Data extracted from a collection
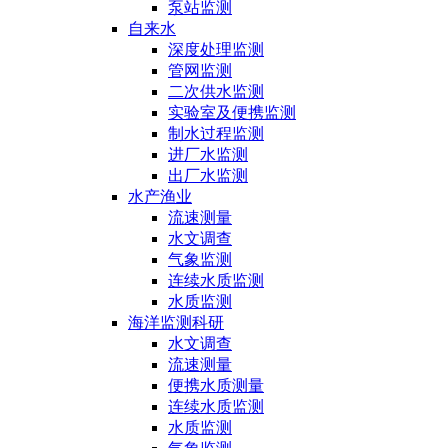
泵站监测
自来水
深度处理监测
管网监测
二次供水监测
实验室及便携监测
制水过程监测
进厂水监测
出厂水监测
水产渔业
流速测量
水文调查
气象监测
连续水质监测
水质监测
海洋监测科研
水文调查
流速测量
便携水质测量
连续水质监测
水质监测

#### [Task prompt]
In case the records contain pictures, keep those out and repeat the rest exactly.

#### [Solution to this exercise]
泵站监测
自来水
深度处理监测
管网监测
二次供水监测
实验室及便携监测
制水过程监测
进厂水监测
出厂水监测
水产渔业
流速测量
水文调查
气象监测
连续水质监测
水质监测
海洋监测科研
水文调查
流速测量
便携水质测量
连续水质监测
水质监测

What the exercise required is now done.